Abstract

Innovation is often seen as a vital element in the strategy of many companies seeking to differentiate themselves in a world of excess-capacity and wide customer choice. This single-company view of innovation seems to have been based on the assumption that it is possible for an individual company to “turn on” an innovation tap and change the direction of a business. But more recently, the interconnections between business actors, their activities and resources and the complexity of the innovation process have been emphasised. For example, Dosi (1988) discussed the effects on innovation of complex intersectional linkages and Lundgren (1995) and Hakansson and Waluszewski (2002) highlight how difficult it is to predict the outcomes of any attempt at innovation because of the limitations of actors’ “network pictures” (Ford et al, 2003) in a business landscape characterised by interdependency, variety and motion (Hakansson et al 2009).

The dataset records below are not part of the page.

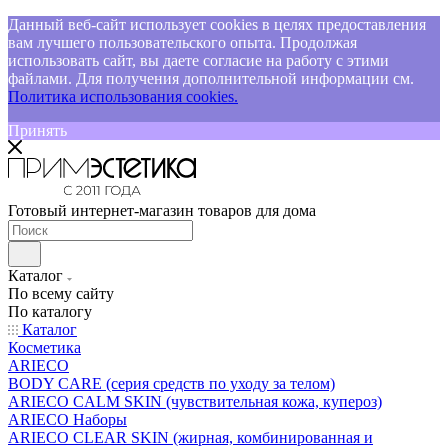
Данный веб-сайт использует cookies в целях предоставления
вам лучшего пользовательского опыта. Продолжая
использовать сайт, вы даете согласие на работу с этими
файлами. Для получения дополнительной информации см.
Политика использования cookies.
Принять
Готовый интернет-магазин товаров для дома
Каталог
По всему сайту
По каталогу
Каталог
Косметика
ARIECO
BODY CARE (серия средств по уходу за телом)
ARIECO CALM SKIN (чувствительная кожа, купероз)
ARIECO Наборы
ARIECO CLEAR SKIN (жирная, комбинированная и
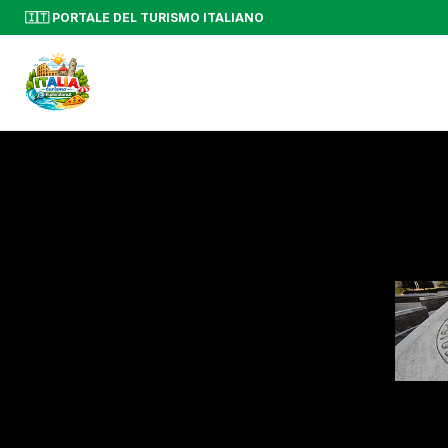
🇮🇹 PORTALE DEL TURISMO ITALIANO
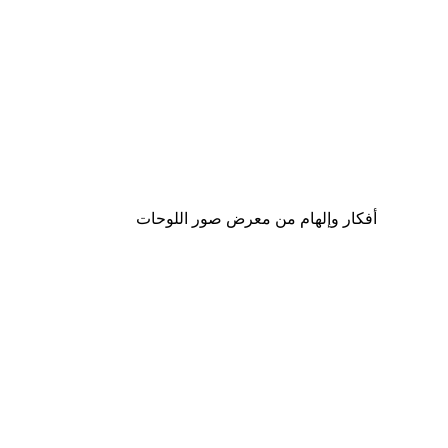
-40%*
s and Elderflower Gin Poster
من ‏41.40 د.إ.‏
أفكار وإلهام من معرض صور اللوحات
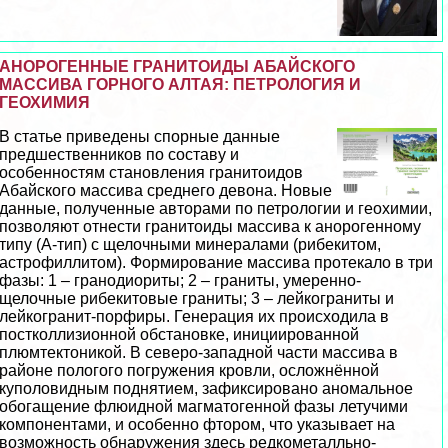
АНОРОГЕННЫЕ ГРАНИТОИДЫ АБАЙСКОГО
МАССИВА ГОРНОГО АЛТАЯ: ПЕТРОЛОГИЯ И
ГЕОХИМИЯ
В статье приведены спopные данные
предшественников по составу и
особенностям становления гранитоидов
Абайского массива среднего девона. Новые
данные, полученные авторами по петрологии и геохимии,
позволяют отнести гранитоиды массива к анорогенному
типу (А-тип) с щелочными минералами (рибекитом,
астрофиллитом). Формирование массива протекало в три
фазы: 1 – гранодиориты; 2 – граниты, умеренно-
щелочные рибекитовые граниты; 3 – лейкограниты и
лейкогранит-порфиры. Генерация их происходила в
постколлизионной обстановке, инициированной
плюмтектоникой. В северо-западной части массива в
районе пологого погружения кровли, осложнённой
куполовидным поднятием, зафиксировано аномальное
обогащение флюидной магматогенной фазы летучими
компонентами, и особенно фтором, что указывает на
возможность обнаружения здесь редкометалльно-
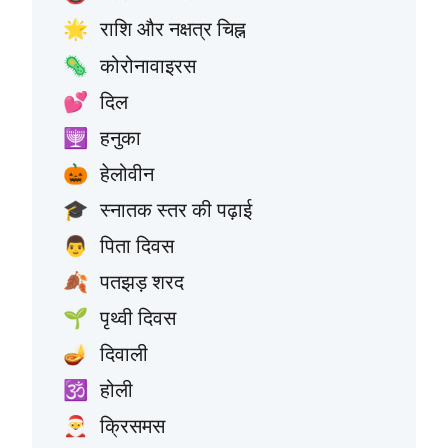
राशि और नक्षत्र चिह्न
🌟
कोरोनावाइरस
🦠
दिल
💕
हनुका
🕎
हेलोवीन
🎃
स्नातक स्तर की पढ़ाई
🎓
पिता दिवस
👨
पतझड़ शरद
🍂
पृथ्वी दिवस
🌱
दिवाली
🪔
होली
🕉️
क्रिसमस
🎅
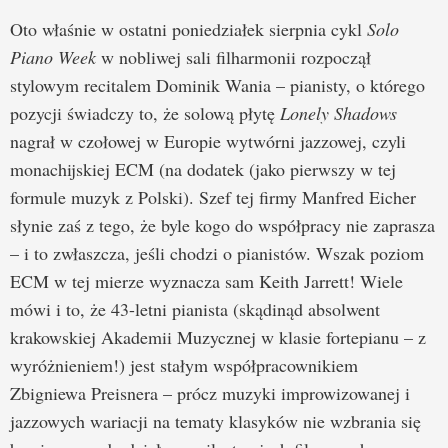
Oto właśnie w ostatni poniedziałek sierpnia cykl
Solo
Piano Week
w nobliwej sali filharmonii rozpoczął
stylowym recitalem Dominik Wania – pianisty, o którego
pozycji świadczy to, że solową płytę
Lonely Shadows
nagrał w czołowej w Europie wytwórni jazzowej, czyli
monachijskiej ECM (na dodatek (jako pierwszy w tej
formule muzyk z Polski). Szef tej firmy Manfred Eicher
słynie zaś z tego, że byle kogo do współpracy nie zaprasza
– i to zwłaszcza, jeśli chodzi o pianistów. Wszak poziom
ECM w tej mierze wyznacza sam Keith Jarrett! Wiele
mówi i to, że 43-letni pianista (skądinąd absolwent
krakowskiej Akademii Muzycznej w klasie fortepianu – z
wyróżnieniem!) jest stałym współpracownikiem
Zbigniewa Preisnera – prócz muzyki improwizowanej i
jazzowych wariacji na tematy klasyków nie wzbrania się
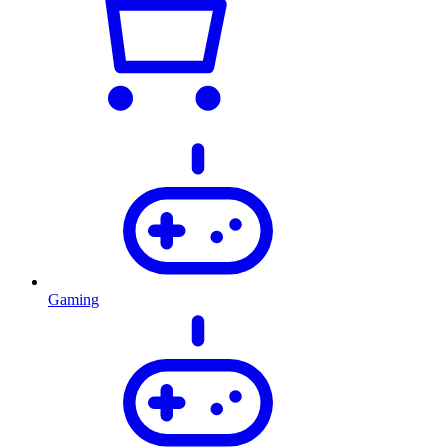
Gaming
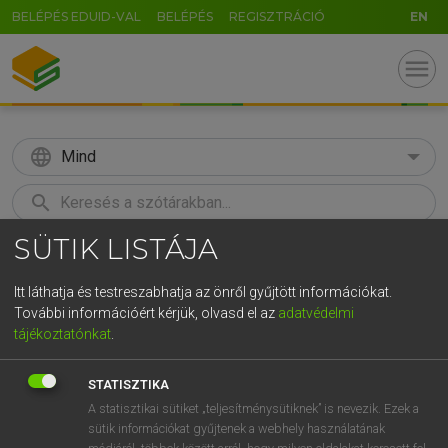
BELÉPÉS EDUID-VAL
BELÉPÉS
REGISZTRÁCIÓ
EN
menu
language
Mind
search
SÜTIK LISTÁJA
GR
KERESÉS
5
6
7
8
9
ö
ü
ó
Itt láthatja és testreszabhatja az önről gyűjtött információkat.
További információért kérjük, olvasd el az
adatvédelmi
r
t
z
u
i
o
p
ő
ú
LÁZÁR A. PÉTER, VARGA GYÖRGY
tájékoztatónkat
.
Magyar−angol egyetemes nagyszótár
g
h
j
k
l
é
á
ű
Ω
STATISZTIKA
v
b
n
m
,
.
-
AltGr
A statisztikai sütiket „teljesítménysütiknek” is nevezik. Ezek a
sütik információkat gyűjtenek a webhely használatának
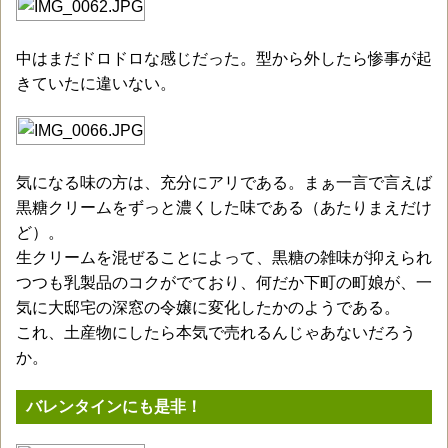
中はまだドロドロな感じだった。型から外したら惨事が起
きていたに違いない。
気になる味の方は、充分にアリである。まぁ一言で言えば
黒糖クリームをずっと濃くした味である（あたりまえだけ
ど）。
生クリームを混ぜることによって、黒糖の雑味が抑えられ
つつも乳製品のコクがでており、何だか下町の町娘が、一
気に大邸宅の深窓の令嬢に変化したかのようである。
これ、土産物にしたら本気で売れるんじゃあないだろう
か。
バレンタインにも是非！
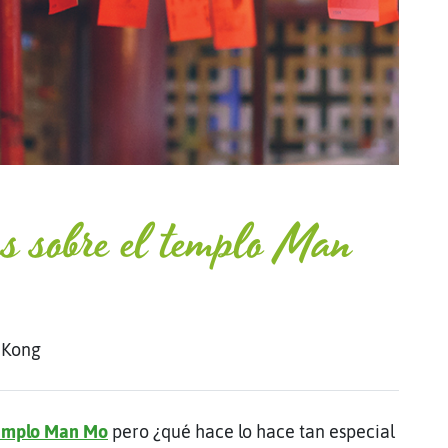
as sobre el templo Man
 Kong
emplo Man Mo
pero ¿qué hace lo hace tan especial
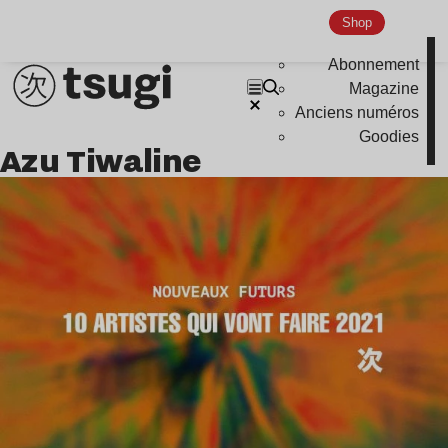
Nu Jazz
Shop
Indie
Abonnement
Magazine
Anciens numéros
Goodies
Azu Tiwaline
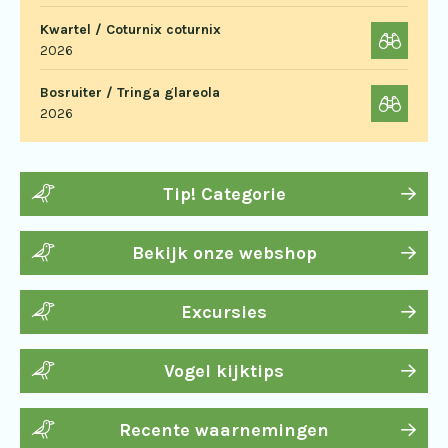
Kwartel / Coturnix coturnix
2026
Bosruiter / Tringa glareola
2026
Tip! Categorie
Bekijk onze webshop
Excursies
Vogel kijktips
Recente waarnemingen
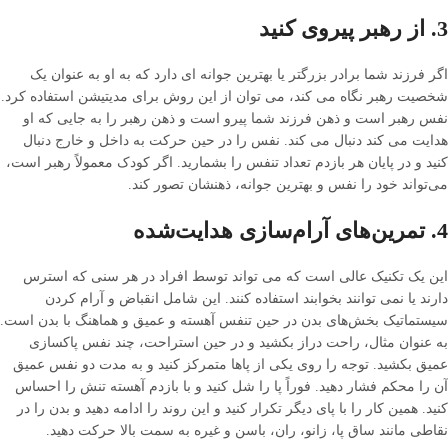
3. از رهبر پیروی کنید
اگر فرزند شما برادر بزرگتر یا بهترین جوانه ای دارد که به او به عنوان یک
شخصیت رهبر نگاه می کند، می توان از این روش برای مدیتیشن استفاده کرد.
نفس رهبر است و ذهن فرزند شما پیرو است و ذهن رهبر را به جایی که او
هدایت می کند دنبال می کند. نفس را در حین حرکت به داخل و خارج دنبال
کنید و در پایان هر بازدم تعداد تنفس را بشمارید. اگر کودک معمولاً رهبر است،
می‌تواند خود را نفس و بهترین جوانه، ذهنشان تصور کند.
4. تمرین‌های آرام‌سازی هدایت‌شده
این یک تکنیک عالی است که می تواند توسط افراد در هر سنی که استرس
دارند یا نمی توانند بخوابند استفاده کنند. این شامل انقباض و آرام کردن
سیستماتیک بخش‌های بدن در حین تنفس آهسته و عمیق و هماهنگ با بدن است.
به عنوان مثال، راحت دراز بکشید و در حین استراحت، چند نفس پاکسازی
عمیق بکشید. توجه را روی یکی از پاها متمرکز کنید و به مدت دو نفس عمیق
آن را محکم فشار دهید. فوراً پا را شل کنید و با بازدم آهسته تنش را احساس
کنید. همین کار را با پای دیگر تکرار کنید و این روند را ادامه دهید و بدن را در
نقاطی مانند ساق پا، زانو، ران، باسن و غیره به سمت بالا حرکت دهید.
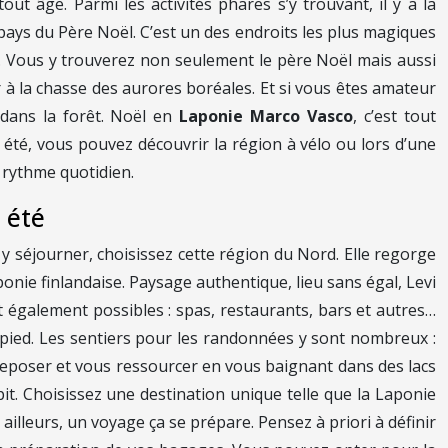
out âge. Parmi les activités phares s’y trouvant, il y a la
 pays du Père Noël. C’est un des endroits les plus magiques
i. Vous y trouverez non seulement le père Noël mais aussi
à la chasse des aurores boréales. Et si vous êtes amateur
 dans la forêt. Noël en
Laponie Marco Vasco
, c’est tout
té, vous pouvez découvrir la région à vélo ou lors d’une
 rythme quotidien.
 été
r y séjourner, choisissez cette région du Nord. Elle regorge
onie finlandaise. Paysage authentique, lieu sans égal, Levi
 également possibles : spas, restaurants, bars et autres…
à pied. Les sentiers pour les randonnées y sont nombreux :
reposer et vous ressourcer en vous baignant dans des lacs
it. Choisissez une destination unique telle que la Laponie
 ailleurs, un voyage ça se prépare. Pensez à priori à définir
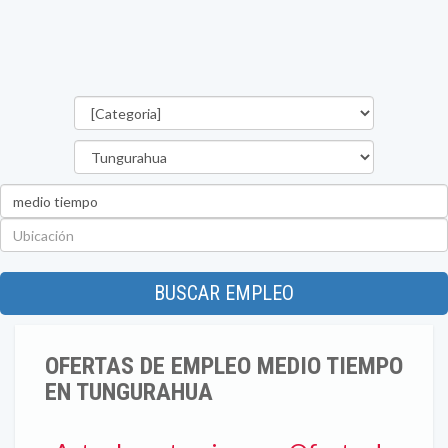
Categorías
Provincia
Palabra
clave
Ubicación
BUSCAR EMPLEO
OFERTAS DE EMPLEO MEDIO TIEMPO
EN TUNGURAHUA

But despite the interdependencies between a single business company and its counterparts and the unpredictability and uncontrollability of the innovation process, individual companies still need to seek innovation and at least sometimes, they can play a decisive role in its achievement. This paper centres on the experience of a small UK company working mostly in the USA in the transformation of the network surrounding the production, distribution and use of leather in the late 19th century and which led to the introduction of a new chemistry which was to become the dominant process for the manufacture of all leather to this day. This paper chronicles the evolution of the company the network and the specific innovations using correspondence from the company founders and other contemporary sources. It observes the complexities and interactions involved over a tumultuous 25 years.